HashMap alternatives for memory-efficient data storage
Asked Answered
P

11

30

I've currently got a spreadsheet type program that keeps its data in an ArrayList of HashMaps. You'll no doubt be shocked when I tell you that this hasn't proven ideal. The overhead seems to use 5x more memory than the data itself.

This question asks about efficient collections libraries, and the answer was use Google Collections. My follow up is "which part?". I've been reading through the documentation but don't feel like it gives a very good sense of which classes are a good fit for this. (I'm also open to other libraries or suggestions).

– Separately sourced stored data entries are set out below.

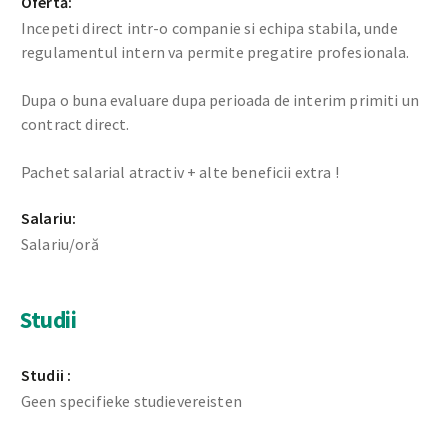
Ofertă:
Incepeti direct intr-o companie si echipa stabila, unde
regulamentul intern va permite pregatire profesionala.
Dupa o buna evaluare dupa perioada de interim primiti un
contract direct.
Pachet salarial atractiv + alte beneficii extra !
Salariu:
Salariu/oră
Studii
Studii :
Geen specifieke studievereisten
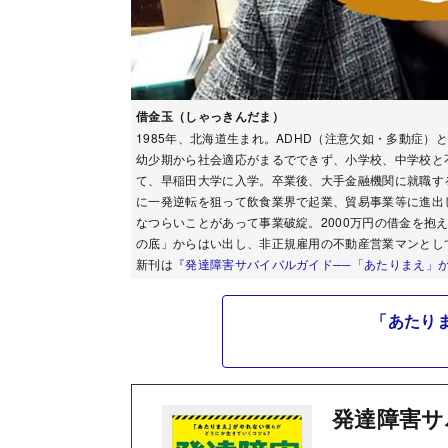
借金玉（しゃっきんだま）
1985年、北海道生まれ。ADHD（注意欠如・多動症
幼少期から社会適応がまるでできず、小学校、中学校と
て、早稲田大学に入学。卒業後、大手金融機関に就職す
に一発逆転を狙って飲食業界で起業、貿易事業等に進出
なつらいことがあって事業破綻。2000万円の借金を抱
の底」からはい出し、非正規雇用の不動産営業マンとし
新刊は
『発達障害サバイバルガイド──「あたりまえ」が
「あたり
発達障害サ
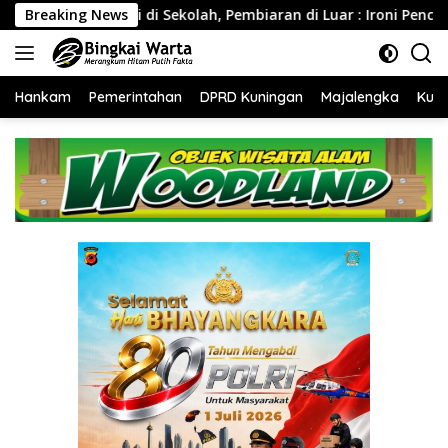
Langsung
ekolah, Pembiaran di Luar : Ironi Pencegahan L6BTQ
Breaking News
Uni
ke
konten
Hankam
Pemerintahan
DPRD Kuningan
Majalengka
Kuni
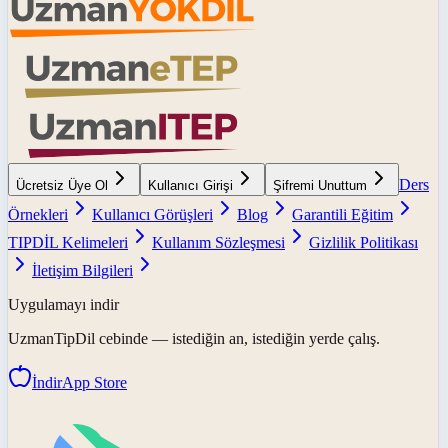
Ders
Ücretsiz Üye Ol
Kullanıcı Girişi
Şifremi Unuttum
Örnekleri
Kullanıcı Görüşleri
Blog
Garantili Eğitim
TIPDİL Kelimeleri
Kullanım Sözleşmesi
Gizlilik Politikası
İletişim Bilgileri
Uygulamayı indir
UzmanTipDil
cebinde — istediğin an, istediğin yerde çalış.
İndir
App Store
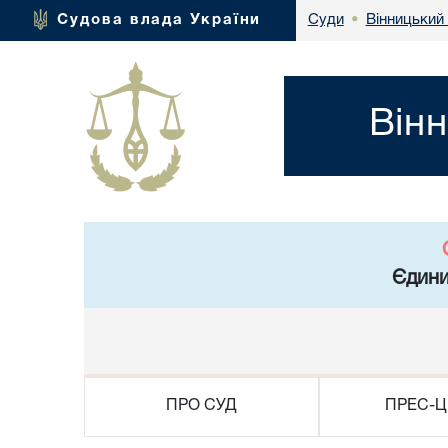
Вінницький
Судова влада України
Суди
•
Він
Єдини
ПРО СУД
ПРЕС-Ц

So I'm looking for something that will let me store dense spreadsheet-type data with minimal memory overhead.

  • My columns are currently referenced by Field objects, rows by their indexes, and values are Objects, almost always Strings
  • Some columns will have a lot of repeated values
  • primary operations are to update or remove records based on values of certain fields, and also adding/removing/combining columns

I'm aware of options like H2 and Derby but in this case I'm not looking to use an embedded database.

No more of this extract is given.